Work request = From the records below, return every line containing the word "consulting".

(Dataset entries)

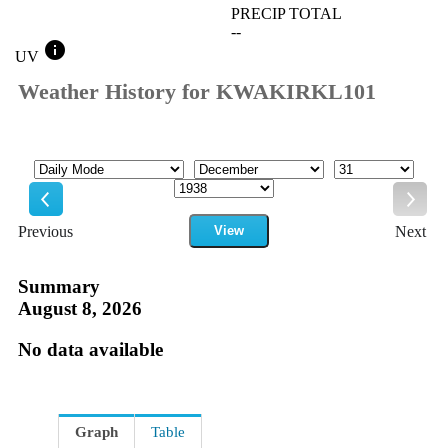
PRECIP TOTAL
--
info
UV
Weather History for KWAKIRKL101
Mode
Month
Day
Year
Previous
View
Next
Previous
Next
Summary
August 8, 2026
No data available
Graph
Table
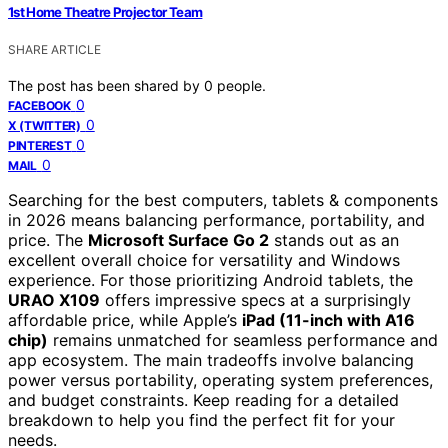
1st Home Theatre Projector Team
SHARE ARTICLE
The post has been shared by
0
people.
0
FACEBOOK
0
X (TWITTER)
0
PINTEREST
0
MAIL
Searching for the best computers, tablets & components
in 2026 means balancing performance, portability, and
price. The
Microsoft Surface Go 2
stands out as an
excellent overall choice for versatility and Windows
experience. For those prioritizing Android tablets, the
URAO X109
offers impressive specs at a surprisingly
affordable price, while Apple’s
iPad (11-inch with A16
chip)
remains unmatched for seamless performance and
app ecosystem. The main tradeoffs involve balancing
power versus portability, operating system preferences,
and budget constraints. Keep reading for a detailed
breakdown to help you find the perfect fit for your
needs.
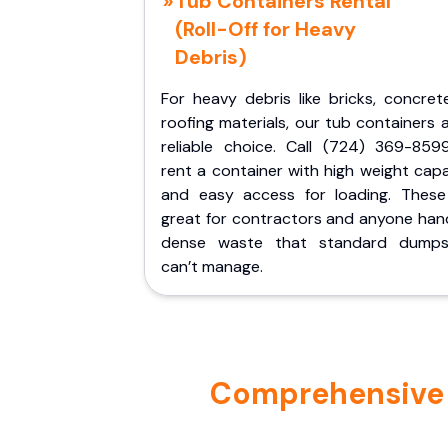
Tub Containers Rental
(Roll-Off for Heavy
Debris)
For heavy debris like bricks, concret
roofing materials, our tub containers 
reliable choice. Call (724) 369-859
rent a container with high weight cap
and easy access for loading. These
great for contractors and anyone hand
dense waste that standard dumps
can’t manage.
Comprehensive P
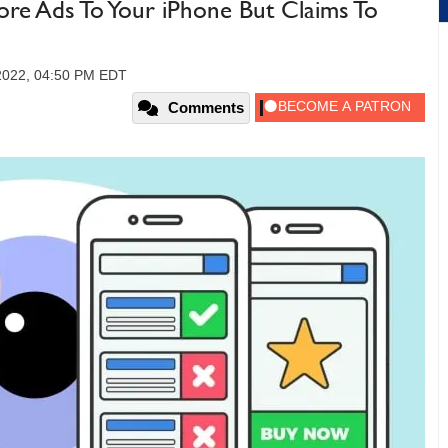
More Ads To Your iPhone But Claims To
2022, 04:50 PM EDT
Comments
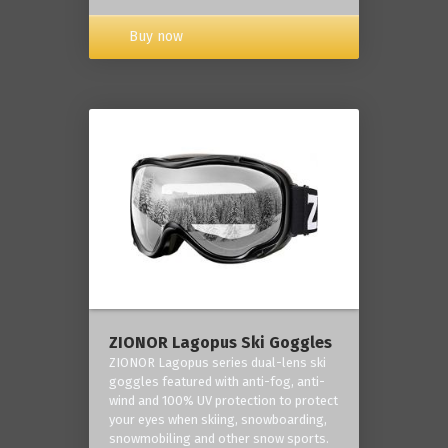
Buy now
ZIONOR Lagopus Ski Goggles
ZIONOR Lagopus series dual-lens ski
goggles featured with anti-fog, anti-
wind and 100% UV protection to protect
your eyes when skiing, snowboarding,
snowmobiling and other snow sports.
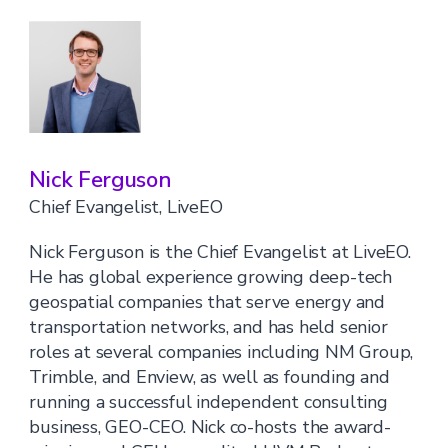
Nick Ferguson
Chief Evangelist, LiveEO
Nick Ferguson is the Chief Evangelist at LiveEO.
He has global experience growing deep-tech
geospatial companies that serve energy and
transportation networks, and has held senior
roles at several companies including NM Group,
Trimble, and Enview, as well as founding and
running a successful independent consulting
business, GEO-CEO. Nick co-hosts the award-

...

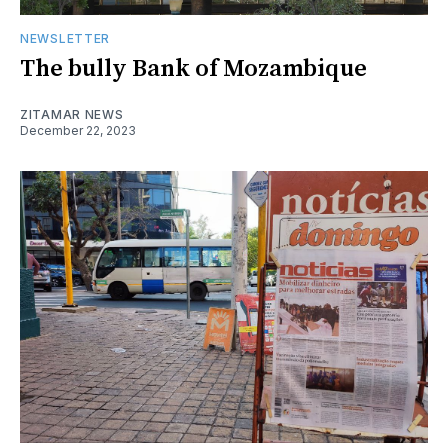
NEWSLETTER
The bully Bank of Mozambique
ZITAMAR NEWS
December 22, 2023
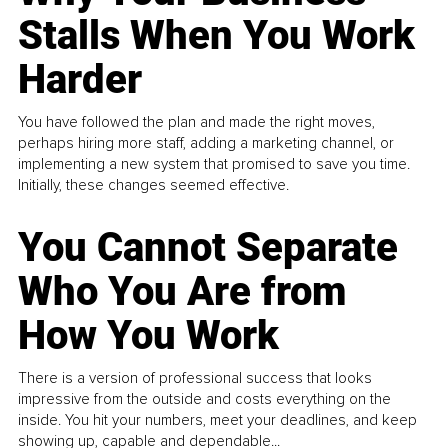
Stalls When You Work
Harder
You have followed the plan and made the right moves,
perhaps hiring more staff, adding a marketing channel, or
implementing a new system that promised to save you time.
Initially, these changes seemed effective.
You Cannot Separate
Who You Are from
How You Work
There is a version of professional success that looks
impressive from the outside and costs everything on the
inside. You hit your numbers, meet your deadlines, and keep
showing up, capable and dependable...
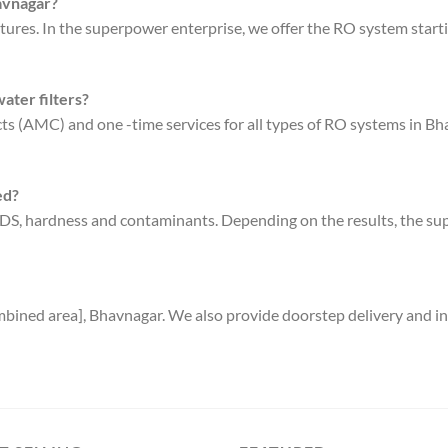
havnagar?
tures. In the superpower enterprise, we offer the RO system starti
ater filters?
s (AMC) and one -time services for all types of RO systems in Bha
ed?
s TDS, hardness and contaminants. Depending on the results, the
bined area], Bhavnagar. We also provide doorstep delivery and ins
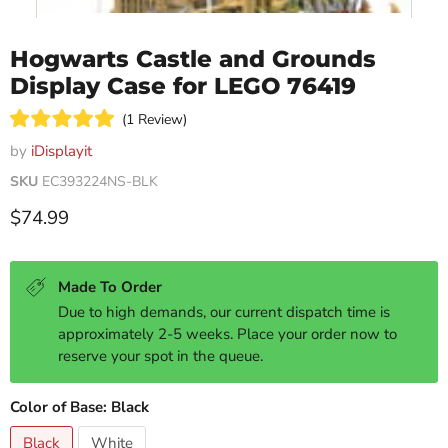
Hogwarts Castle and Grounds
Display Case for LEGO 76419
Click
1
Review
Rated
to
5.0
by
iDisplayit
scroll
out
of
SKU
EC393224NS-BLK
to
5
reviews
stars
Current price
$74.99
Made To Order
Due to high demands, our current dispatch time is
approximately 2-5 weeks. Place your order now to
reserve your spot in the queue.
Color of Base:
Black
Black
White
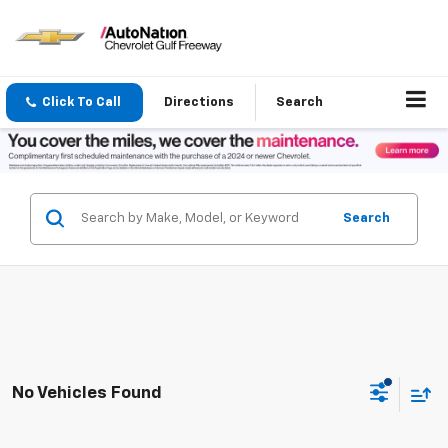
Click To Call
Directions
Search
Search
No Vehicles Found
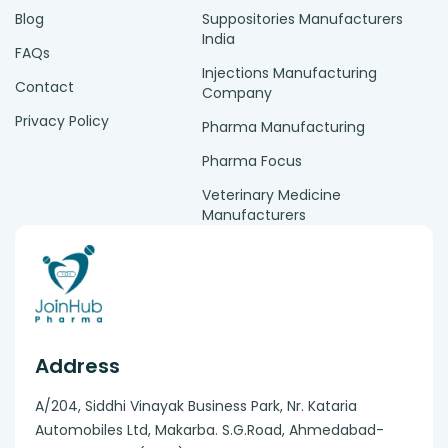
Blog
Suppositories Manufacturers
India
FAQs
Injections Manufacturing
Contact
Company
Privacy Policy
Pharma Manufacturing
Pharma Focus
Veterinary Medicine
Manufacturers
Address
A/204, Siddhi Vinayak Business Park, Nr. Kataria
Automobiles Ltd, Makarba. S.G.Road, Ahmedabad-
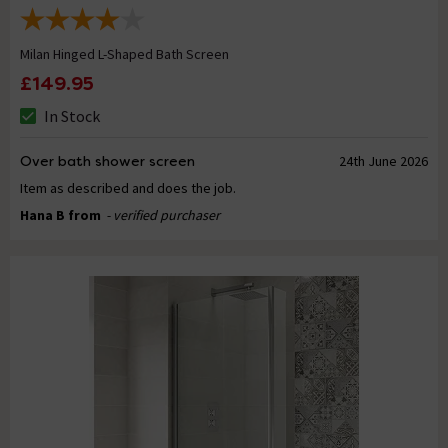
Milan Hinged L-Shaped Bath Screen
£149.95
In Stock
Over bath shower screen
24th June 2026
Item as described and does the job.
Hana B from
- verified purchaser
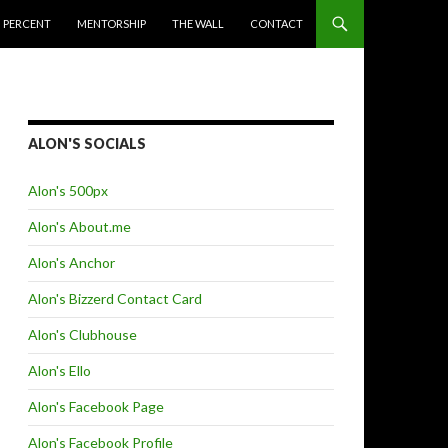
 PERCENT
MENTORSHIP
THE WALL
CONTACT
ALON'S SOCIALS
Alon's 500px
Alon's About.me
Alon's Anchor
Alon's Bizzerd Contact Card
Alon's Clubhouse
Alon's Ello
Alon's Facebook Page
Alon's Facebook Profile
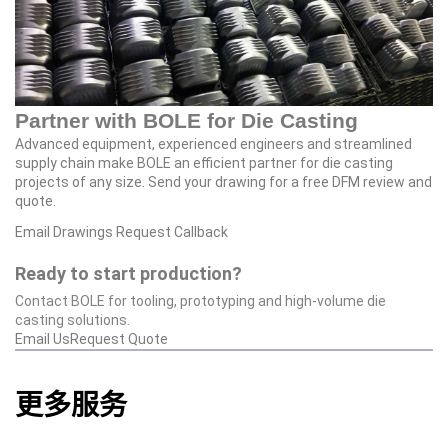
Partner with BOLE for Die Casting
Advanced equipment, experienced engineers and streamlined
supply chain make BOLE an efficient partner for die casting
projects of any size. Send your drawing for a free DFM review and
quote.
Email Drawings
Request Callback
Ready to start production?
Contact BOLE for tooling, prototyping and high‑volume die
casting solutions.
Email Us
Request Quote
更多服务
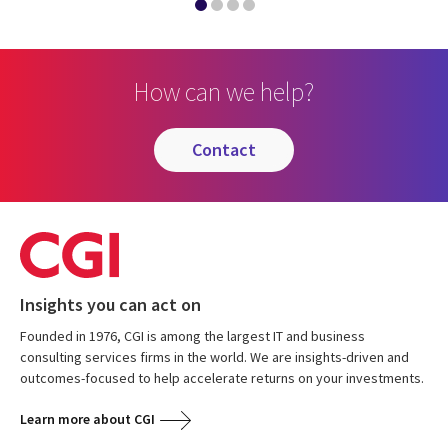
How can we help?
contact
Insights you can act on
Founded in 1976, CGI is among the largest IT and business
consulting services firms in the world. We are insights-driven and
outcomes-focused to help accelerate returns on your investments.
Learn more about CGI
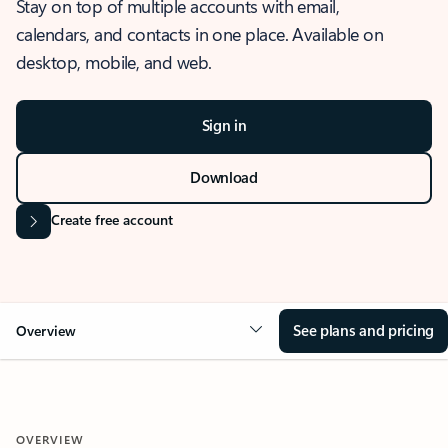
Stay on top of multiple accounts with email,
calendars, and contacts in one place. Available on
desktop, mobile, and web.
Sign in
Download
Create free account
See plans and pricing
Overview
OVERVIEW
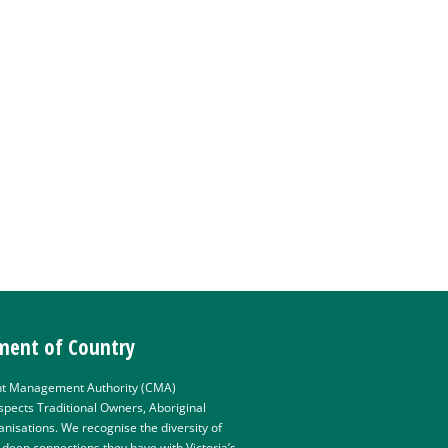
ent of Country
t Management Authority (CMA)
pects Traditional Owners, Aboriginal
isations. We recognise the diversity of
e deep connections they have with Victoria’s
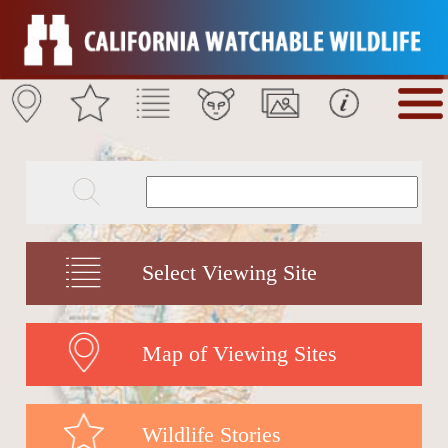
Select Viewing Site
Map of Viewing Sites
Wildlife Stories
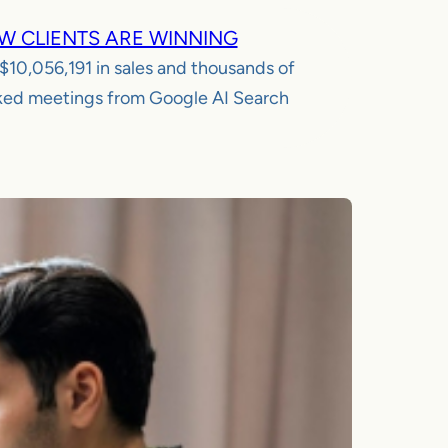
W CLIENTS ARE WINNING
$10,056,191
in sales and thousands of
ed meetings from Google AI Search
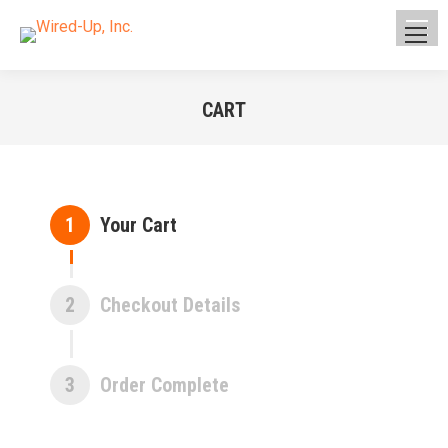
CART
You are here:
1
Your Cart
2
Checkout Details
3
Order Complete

* * *

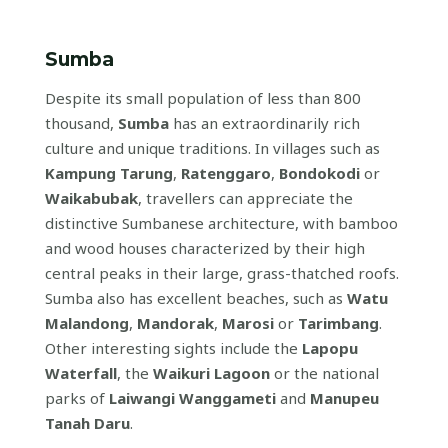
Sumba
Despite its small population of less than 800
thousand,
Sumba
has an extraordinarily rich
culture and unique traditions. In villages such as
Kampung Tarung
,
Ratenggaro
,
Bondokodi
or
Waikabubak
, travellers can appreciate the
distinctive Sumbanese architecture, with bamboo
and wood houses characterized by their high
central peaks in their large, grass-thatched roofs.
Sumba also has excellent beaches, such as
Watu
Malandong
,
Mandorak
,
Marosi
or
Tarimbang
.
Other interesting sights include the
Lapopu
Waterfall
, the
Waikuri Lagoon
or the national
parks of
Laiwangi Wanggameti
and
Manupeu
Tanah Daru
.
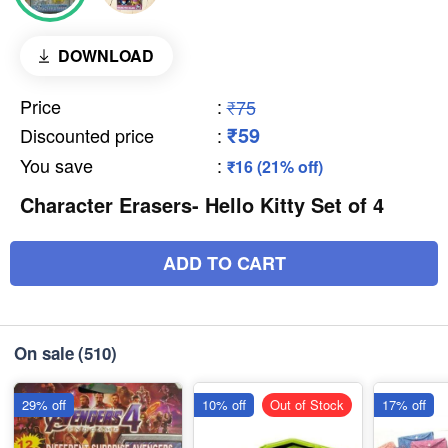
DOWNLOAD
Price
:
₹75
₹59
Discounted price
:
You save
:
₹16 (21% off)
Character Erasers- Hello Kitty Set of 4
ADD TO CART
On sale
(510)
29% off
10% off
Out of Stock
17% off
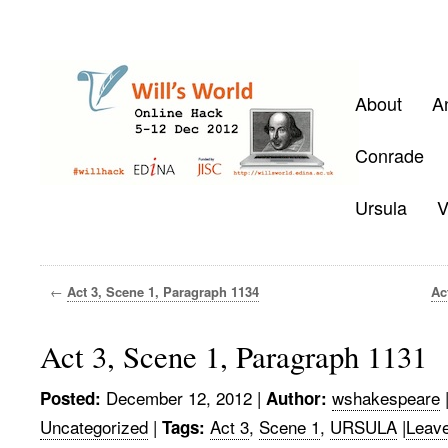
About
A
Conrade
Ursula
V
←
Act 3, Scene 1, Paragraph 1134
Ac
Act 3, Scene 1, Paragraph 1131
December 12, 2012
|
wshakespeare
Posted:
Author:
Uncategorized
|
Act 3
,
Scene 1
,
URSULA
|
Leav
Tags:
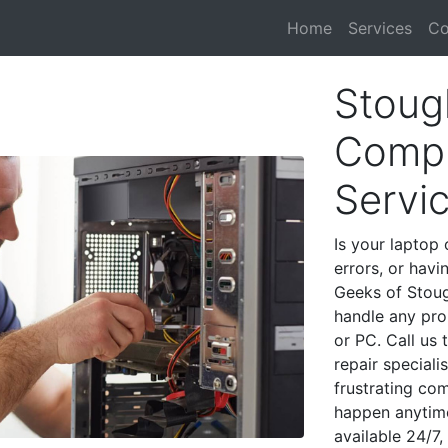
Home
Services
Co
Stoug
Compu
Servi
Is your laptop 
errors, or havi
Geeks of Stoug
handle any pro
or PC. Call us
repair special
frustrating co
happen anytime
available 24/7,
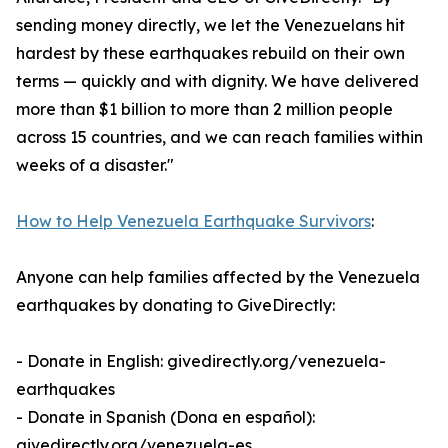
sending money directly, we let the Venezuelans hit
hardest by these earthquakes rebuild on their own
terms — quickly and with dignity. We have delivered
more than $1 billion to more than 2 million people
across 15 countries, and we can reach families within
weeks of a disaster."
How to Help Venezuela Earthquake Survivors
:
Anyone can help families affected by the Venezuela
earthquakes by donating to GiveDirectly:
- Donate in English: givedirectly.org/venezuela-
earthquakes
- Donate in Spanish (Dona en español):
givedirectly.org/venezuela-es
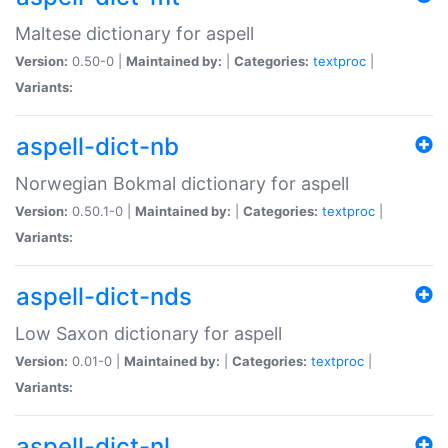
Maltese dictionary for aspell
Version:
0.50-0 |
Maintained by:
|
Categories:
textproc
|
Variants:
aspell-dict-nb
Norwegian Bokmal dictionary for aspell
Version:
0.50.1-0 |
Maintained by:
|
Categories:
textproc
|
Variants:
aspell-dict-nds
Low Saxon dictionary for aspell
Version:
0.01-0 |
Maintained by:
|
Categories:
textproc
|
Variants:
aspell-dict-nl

Written response =
running a successful independent consulting
consulting services firms in the world. We are insights-driven and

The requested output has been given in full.